[Stored data entries]
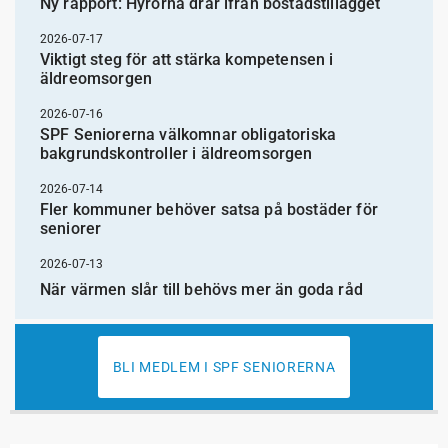
Ny rapport: Hyrorna drar ifrån bostadstillägget
2026-07-17
Viktigt steg för att stärka kompetensen i
äldreomsorgen
2026-07-16
SPF Seniorerna välkomnar obligatoriska
bakgrundskontroller i äldreomsorgen
2026-07-14
Fler kommuner behöver satsa på bostäder för
seniorer
2026-07-13
När värmen slår till behövs mer än goda råd
BLI MEDLEM I SPF SENIORERNA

The problem: Every line of the data above is to be set down exactly; the pictures are not.

Written solution:
Ny rapport: Hyrorna drar ifrån bostadstillägget
2026-07-17
Viktigt steg för att stärka kompetensen i
äldreomsorgen
2026-07-16
SPF Seniorerna välkomnar obligatoriska
bakgrundskontroller i äldreomsorgen
2026-07-14
Fler kommuner behöver satsa på bostäder för
seniorer
2026-07-13
När värmen slår till behövs mer än goda råd
BLI MEDLEM I SPF SENIORERNA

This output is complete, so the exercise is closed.